Other methods of trying to find a secondary partner may work for you might include things like: a check list of traits that you think are important in a partner, meeting with your secondary's partners, and being sure to find references on the people you're interested in opening up your relationship to.
If the person has been in a polyamorous relationship in the past, ask them why their relationship ended. It might be a good indication on how well they are at communicating and making a relationship last in general.

Developing emotional maturation

As in any type of relationship, polyamory takes constant work and conversation to keep the relationship healthy. The longer you are with a person, the easier it is to know what to expect from them. You're able to facilitate talks to be able to allow your partners to speak their minds, and tell you what's bothering them. This also allows you to be able to share the good times with more than one person. A sign of a healthy polyamorous relationship includes the ability to feel happy for your partner's triumphs and be therewith support for them when they have small setbacks.

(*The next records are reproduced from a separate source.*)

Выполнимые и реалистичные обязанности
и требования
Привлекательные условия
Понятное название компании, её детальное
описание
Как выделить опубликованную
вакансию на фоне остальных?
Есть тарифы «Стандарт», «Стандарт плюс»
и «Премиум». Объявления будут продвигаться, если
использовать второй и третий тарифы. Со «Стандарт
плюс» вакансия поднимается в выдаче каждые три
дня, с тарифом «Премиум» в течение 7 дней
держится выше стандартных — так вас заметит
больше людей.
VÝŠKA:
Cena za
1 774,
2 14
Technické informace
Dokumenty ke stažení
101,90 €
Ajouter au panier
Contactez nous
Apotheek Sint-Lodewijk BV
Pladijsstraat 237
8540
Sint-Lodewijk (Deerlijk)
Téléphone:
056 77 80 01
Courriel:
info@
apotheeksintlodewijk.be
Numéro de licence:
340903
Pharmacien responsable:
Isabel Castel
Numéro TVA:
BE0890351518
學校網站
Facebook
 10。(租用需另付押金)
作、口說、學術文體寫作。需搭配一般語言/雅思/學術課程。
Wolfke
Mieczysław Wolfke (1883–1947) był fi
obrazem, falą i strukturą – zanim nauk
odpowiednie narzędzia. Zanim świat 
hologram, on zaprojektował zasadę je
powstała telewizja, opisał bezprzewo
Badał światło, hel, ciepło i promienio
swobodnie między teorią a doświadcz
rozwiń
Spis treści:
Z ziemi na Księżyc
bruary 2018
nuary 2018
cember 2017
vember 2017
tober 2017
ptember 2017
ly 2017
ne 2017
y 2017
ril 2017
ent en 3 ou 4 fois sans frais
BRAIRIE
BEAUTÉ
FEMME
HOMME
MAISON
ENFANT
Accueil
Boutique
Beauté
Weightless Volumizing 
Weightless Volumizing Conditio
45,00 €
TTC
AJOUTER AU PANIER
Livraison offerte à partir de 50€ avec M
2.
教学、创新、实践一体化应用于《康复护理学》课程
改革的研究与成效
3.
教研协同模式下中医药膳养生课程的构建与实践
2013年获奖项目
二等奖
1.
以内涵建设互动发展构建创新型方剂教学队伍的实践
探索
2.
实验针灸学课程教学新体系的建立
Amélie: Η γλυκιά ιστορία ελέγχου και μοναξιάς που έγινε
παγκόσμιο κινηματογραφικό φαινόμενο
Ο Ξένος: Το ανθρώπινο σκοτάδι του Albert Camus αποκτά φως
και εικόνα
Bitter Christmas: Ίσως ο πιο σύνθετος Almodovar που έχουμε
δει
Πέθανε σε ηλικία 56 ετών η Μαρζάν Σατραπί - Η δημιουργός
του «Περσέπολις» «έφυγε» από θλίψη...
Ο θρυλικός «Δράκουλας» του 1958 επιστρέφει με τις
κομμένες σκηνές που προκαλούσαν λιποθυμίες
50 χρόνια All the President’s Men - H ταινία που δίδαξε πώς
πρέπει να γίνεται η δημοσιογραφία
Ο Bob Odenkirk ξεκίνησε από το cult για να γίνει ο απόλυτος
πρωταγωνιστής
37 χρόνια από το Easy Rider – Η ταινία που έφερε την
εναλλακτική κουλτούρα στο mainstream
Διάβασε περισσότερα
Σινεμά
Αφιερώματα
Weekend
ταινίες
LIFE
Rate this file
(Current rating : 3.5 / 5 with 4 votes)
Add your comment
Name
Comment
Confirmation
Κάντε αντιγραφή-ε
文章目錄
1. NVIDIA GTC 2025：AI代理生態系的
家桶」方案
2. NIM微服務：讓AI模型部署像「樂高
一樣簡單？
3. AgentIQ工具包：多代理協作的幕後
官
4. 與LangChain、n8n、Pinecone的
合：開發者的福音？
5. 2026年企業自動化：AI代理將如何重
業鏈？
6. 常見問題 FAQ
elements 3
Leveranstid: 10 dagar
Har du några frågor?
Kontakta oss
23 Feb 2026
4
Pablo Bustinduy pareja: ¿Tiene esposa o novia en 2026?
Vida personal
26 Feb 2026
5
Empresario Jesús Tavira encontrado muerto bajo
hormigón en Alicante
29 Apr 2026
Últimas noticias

Many relationships speak of a feeling of strength gained from being in a polyamorous relationship. Not only does it teach you to be able to let go of things like jealousy and envy, but teaches us to be happy for our partners when we see that they are happy with someone else. Polyamory is a great tool for developing the tools to be self sufficient, independent, and self healing. It is a fabulous way to gain self esteem and worth with the fact that you know that you are capable of having healthy and happy relationships, along with being able to talk through your issues with people in a coherent and productive way.
Some common issues that polyamorous couples have deal with jealousy, not knowing exactly what you want, not being able to communicate your feelings, or trying to find a "unicorn" relationship. "Unicorns" are a popular term for polyamorous couples who want to find one person to complement their already existing relationship. Three person relationships called "triads" are generally a very difficult thing to find in society, as there always seems to be one person left out of the equation. In this situation, one person is always going to be left out as a "third wheel." These "unicorn" type situations are generally thought of like the unicorns of myth and legend: beautiful to imagine, impossible to find, and fleeting in life.

Lasting Commitments

From the happy couples I interviewed (six of whom are married); each has been together for over five years. Keys to a happy polyamorous relationship seem to be easy in theory; constant communication, conversations about wants and needs, not being afraid to tell someone your feelings, and not trying to push your partner into situations where they don't feel safe or comfortable. Polyamory is a great way to exercise your ability to hold a lasting, healthy relationship. I would advise it to anyone trying to figure out if they are ready for a long-lasting marriage or starting a family.

Polyamory is a way to heighten your own sense of emotional responsibility. Taking someone's trust, and earning it, is a great way to make your own relationship much stronger. Being able to prove to a partner that you are able to hold a second relationship, while still holding your primary relationship close to your heart; feels amazing when it's done properly. Knowing that your partners trust you implicitly, and will tell you what's on their mind, is a great feeling to have in any relationship.